* _Work to complete_: Any pictures should be dropped; everything else in the records is to be returned exactly.
··· Listed records
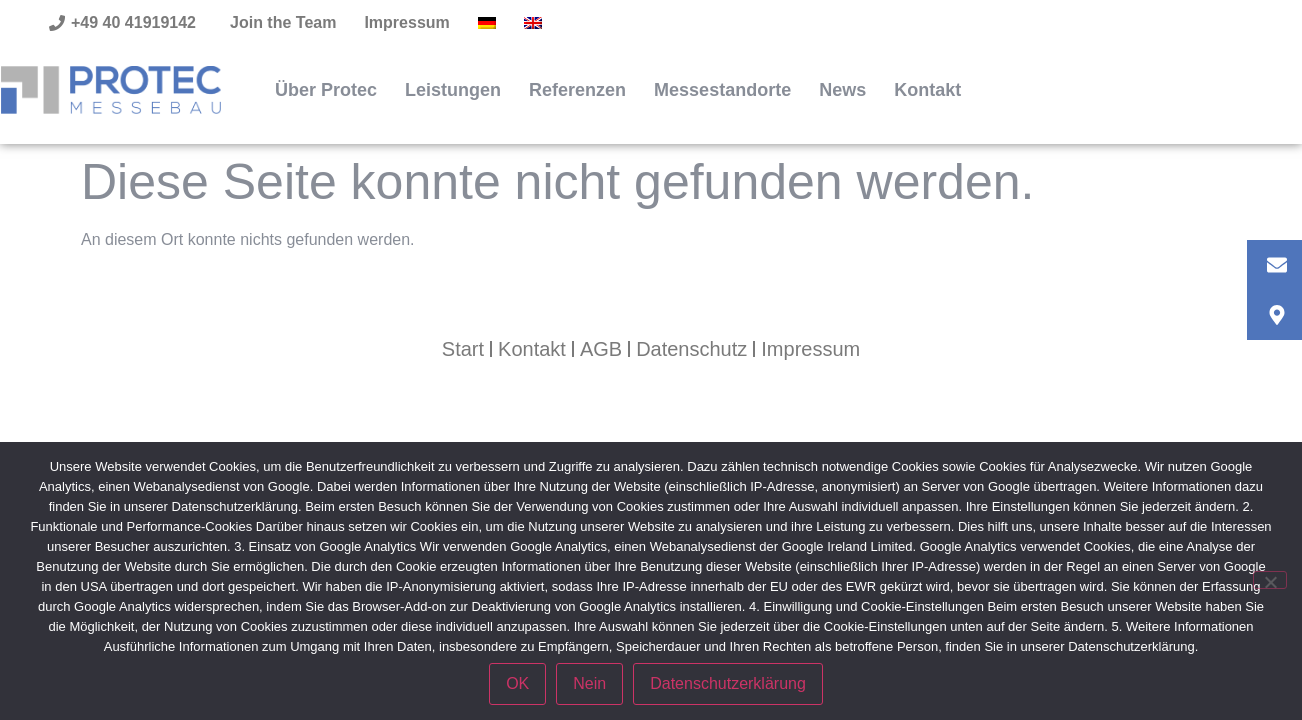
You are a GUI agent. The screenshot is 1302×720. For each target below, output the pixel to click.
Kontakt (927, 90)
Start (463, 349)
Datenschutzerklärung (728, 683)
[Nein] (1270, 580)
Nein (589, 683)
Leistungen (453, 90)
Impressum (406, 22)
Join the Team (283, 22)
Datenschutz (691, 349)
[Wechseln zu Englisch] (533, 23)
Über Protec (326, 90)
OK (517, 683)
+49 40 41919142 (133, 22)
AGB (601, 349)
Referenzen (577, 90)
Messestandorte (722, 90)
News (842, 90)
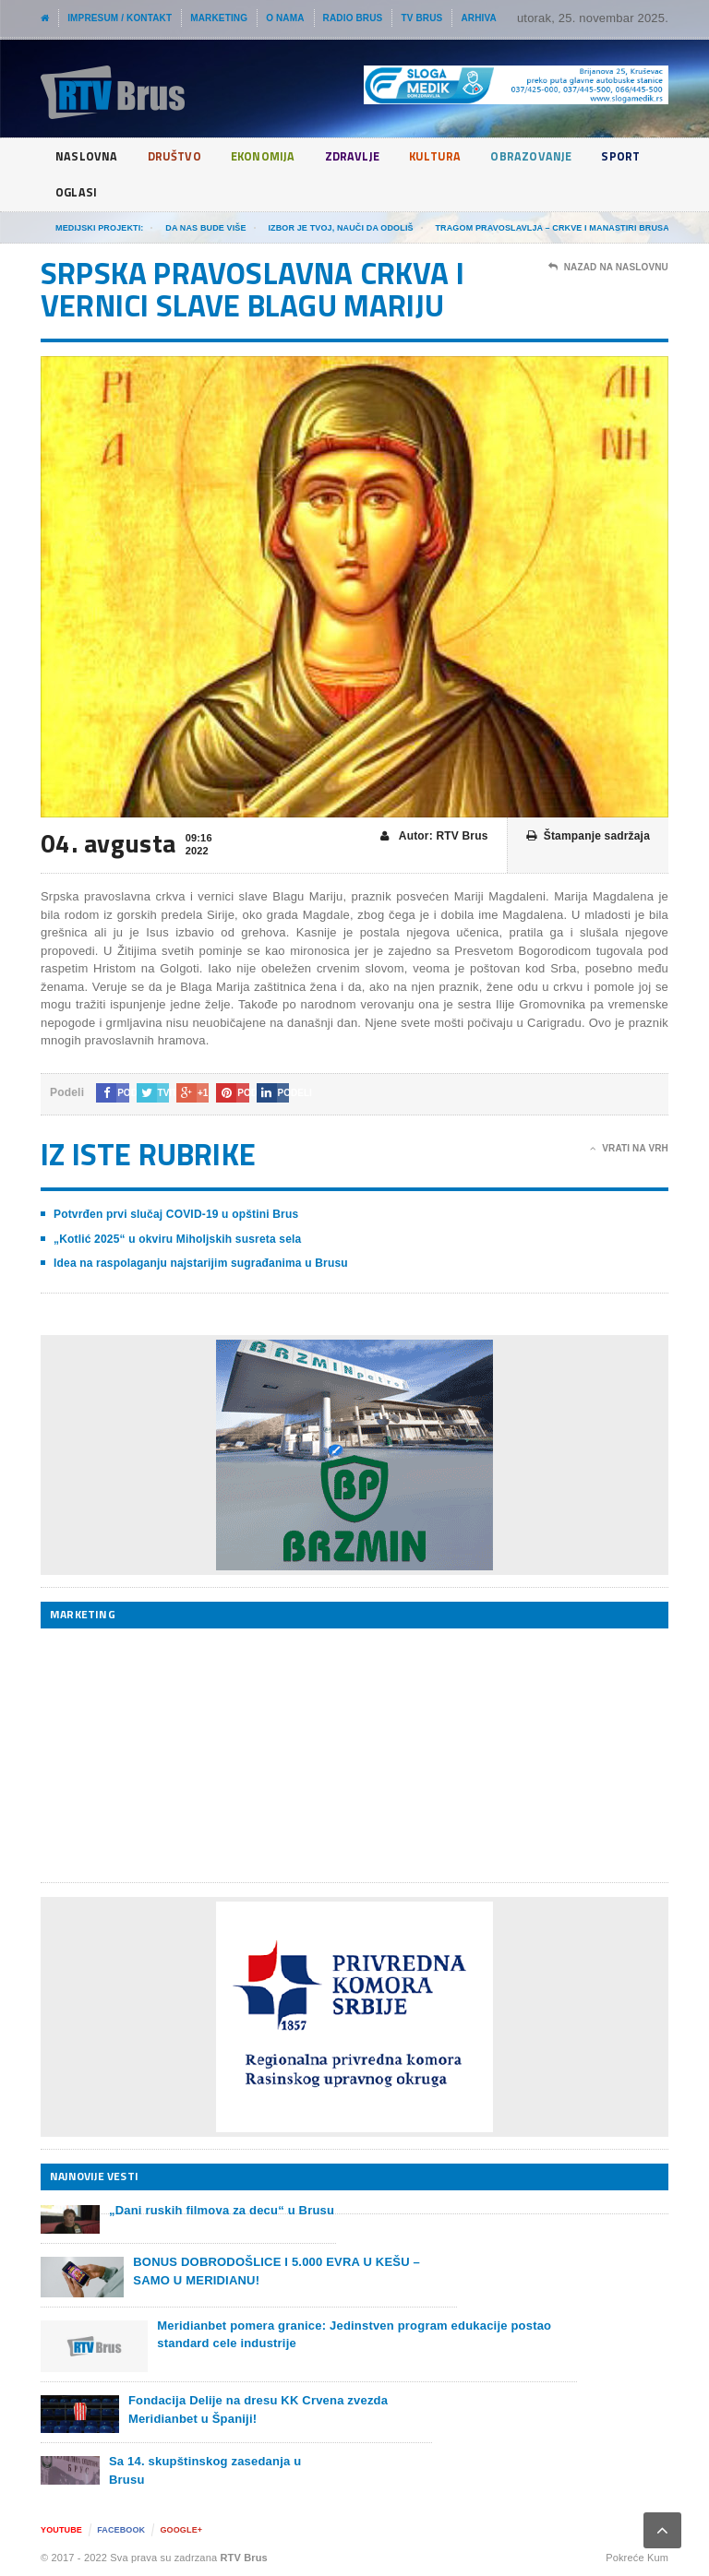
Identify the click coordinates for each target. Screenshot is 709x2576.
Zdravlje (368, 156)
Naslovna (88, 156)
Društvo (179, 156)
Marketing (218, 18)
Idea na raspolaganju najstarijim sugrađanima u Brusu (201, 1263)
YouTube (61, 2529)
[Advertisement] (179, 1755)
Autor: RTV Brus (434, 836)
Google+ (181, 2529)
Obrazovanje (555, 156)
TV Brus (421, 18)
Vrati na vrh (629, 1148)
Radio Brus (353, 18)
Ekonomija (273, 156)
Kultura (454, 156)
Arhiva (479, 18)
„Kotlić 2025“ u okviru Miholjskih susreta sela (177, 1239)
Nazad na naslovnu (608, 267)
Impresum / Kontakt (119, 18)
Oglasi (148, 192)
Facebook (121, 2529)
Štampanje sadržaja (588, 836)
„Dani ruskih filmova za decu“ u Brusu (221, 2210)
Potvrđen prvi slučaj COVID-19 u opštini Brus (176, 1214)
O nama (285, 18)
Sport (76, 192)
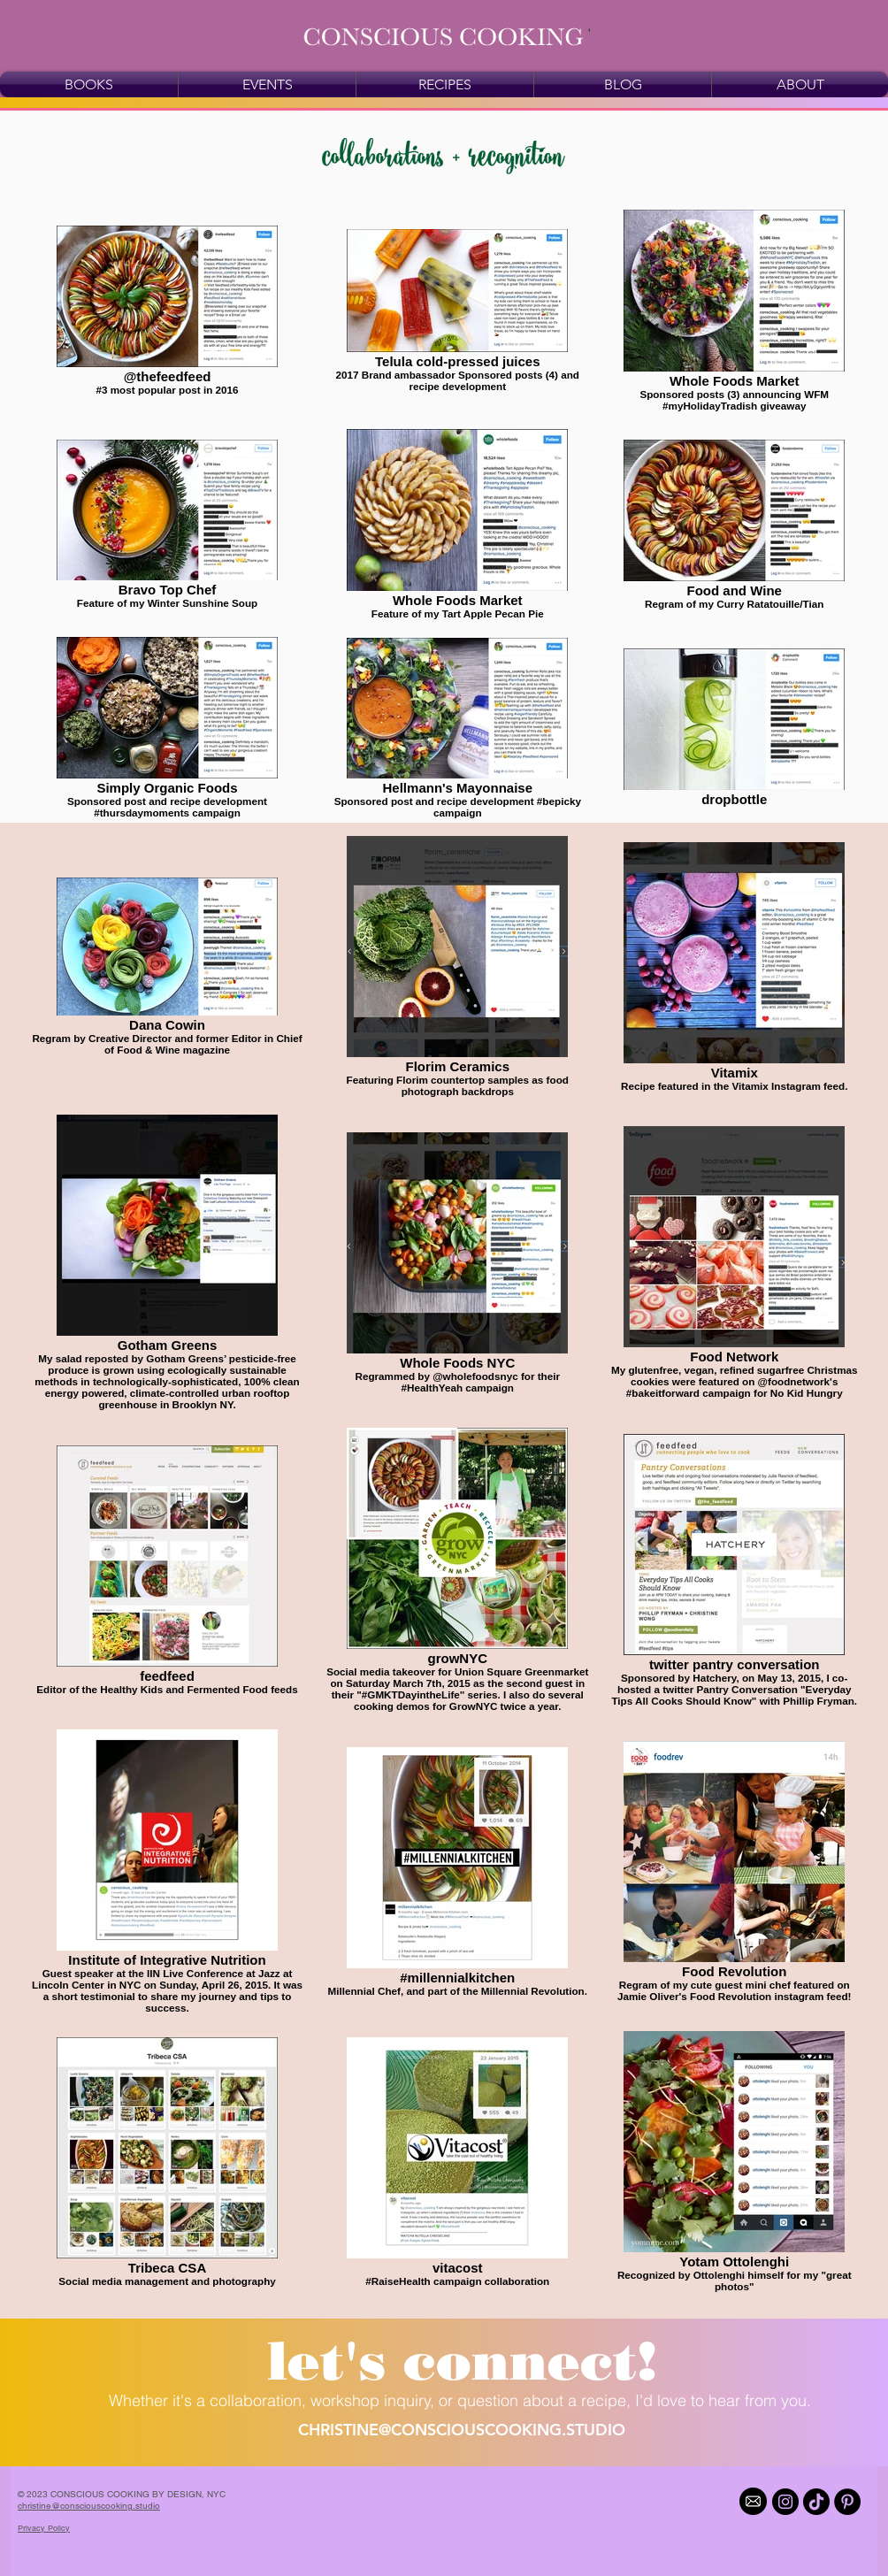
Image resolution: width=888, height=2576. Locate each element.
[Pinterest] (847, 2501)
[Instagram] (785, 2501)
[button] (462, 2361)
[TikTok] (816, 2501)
······
* _Answer to this task_:
You are a GUI agent. The screenshot is 1302×720. For each target below, output the pixel to click.
Kontakt (927, 90)
Start (463, 349)
Datenschutzerklärung (728, 683)
[Nein] (1270, 580)
Nein (589, 683)
Leistungen (453, 90)
Impressum (406, 22)
Join the Team (283, 22)
Datenschutz (691, 349)
[Wechseln zu Englisch] (533, 23)
Über Protec (326, 90)
OK (517, 683)
+49 40 41919142 (133, 22)
AGB (601, 349)
Referenzen (577, 90)
Messestandorte (722, 90)
News (842, 90)
Identify the click coordinates for each target. Screenshot is 709x2576.
Zdravlje (368, 156)
Naslovna (88, 156)
Društvo (179, 156)
Marketing (218, 18)
Idea na raspolaganju najstarijim sugrađanima u Brusu (201, 1263)
YouTube (61, 2529)
[Advertisement] (179, 1755)
Autor: RTV Brus (434, 836)
Google+ (181, 2529)
Obrazovanje (555, 156)
TV Brus (421, 18)
Vrati na vrh (629, 1148)
Radio Brus (353, 18)
Ekonomija (273, 156)
Kultura (454, 156)
Arhiva (479, 18)
„Kotlić 2025“ u okviru Miholjskih susreta sela (177, 1239)
Nazad na naslovnu (608, 267)
Impresum / Kontakt (119, 18)
Oglasi (148, 192)
Facebook (121, 2529)
Štampanje sadržaja (588, 836)
„Dani ruskih filmova za decu“ u Brusu (221, 2210)
Potvrđen prvi slučaj COVID-19 u opštini Brus (176, 1214)
O nama (285, 18)
Sport (76, 192)
Image resolution: width=888, height=2576. Locate each element.
[Pinterest] (847, 2501)
[Instagram] (785, 2501)
[button] (462, 2361)
[TikTok] (816, 2501)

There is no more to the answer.